Psychologists have exploited computers as metaphors for the human brain ever since their invention. Concepts like “short term memory” and “long term memory” as functional cognitive units that pass information from one to another owe their provenance to computer metaphors.
These metaphors, however, are based on particular technical instantiations of computing; there are unimaginably many ways to instantiate computers as technological objects, including in DNA, slime, and liquid crystal. Even the cloud based systems powering technology experiences today are radically different from the self-contained computing units that spawned the computer-based metaphors at the heart of cognitive psychology. For example, web-pages hardly ever exist on a single server anymore. When called they are constructed on-the-fly from databases and servers with the illusion of being a unitary object. This very webpage was constructed with 93 calls to four domains; each of those calls would have been served by a server accessing multiple databases in order to fulfill the request. A simple blog page is constructed on-the-fly by literally hundreds of processes hosted on multiple servers.
The information-processing metaphor of the human brain is based on the standalone serial computer; and in practice those barely exist anymore. New forms of computing, like “cloud-computing”, radically disrupt these metaphors.
pingfs (ping file system) is a file storage system that stores data in the internet itself, as packets bouncing between routers in a network. As a packet is received it is bounced back as a new packet. No local storage exists beyond that required to read the message, bounce it and instantaneously delete the local copy. The data is “stored” primarily between nodes, not within them; like storing tennis balls by juggling them.
This seems like a far better metaphor for memory than the “short term memory”[RAM]/”long term memory”[Hard-drive] distinction. It captures the social nature of memory, and how individuals primarily remember things they are reminded of.

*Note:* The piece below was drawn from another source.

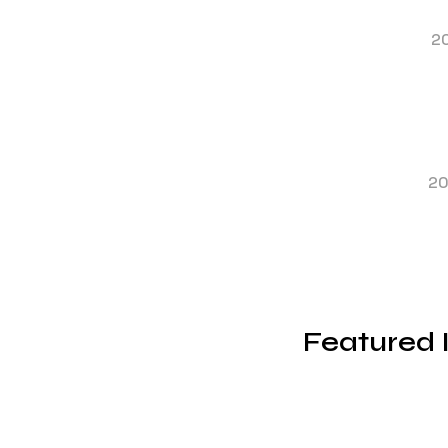
2
2
Featured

But as a metaphor for social life and memory it could be improved. What if nodes in the network selectively bounced packets based on agreement and disagreement? What if packets were subtly changed each time they bounced? This would start to approximate a metaphor for culture, and capture how information is simultaneously transmitted and stored; that the act of transmission is also a mechanism of storage.
This metaphor starts to capture some of the magic of cultural memory; moving the locus of action from the inside of individual brains to the spaces between people, as post-structural theorists have long suggested. Culture, according to this metaphor, is produced and maintained by the constant flurry of interaction between its members. It is what happens between people, not within people, that creates memory. Obviously, this is only possible if the people have the capacity to “bounce packets” of information in appropriate ways, but it is a metaphor that highlights that meaning and memory cannot be made alone.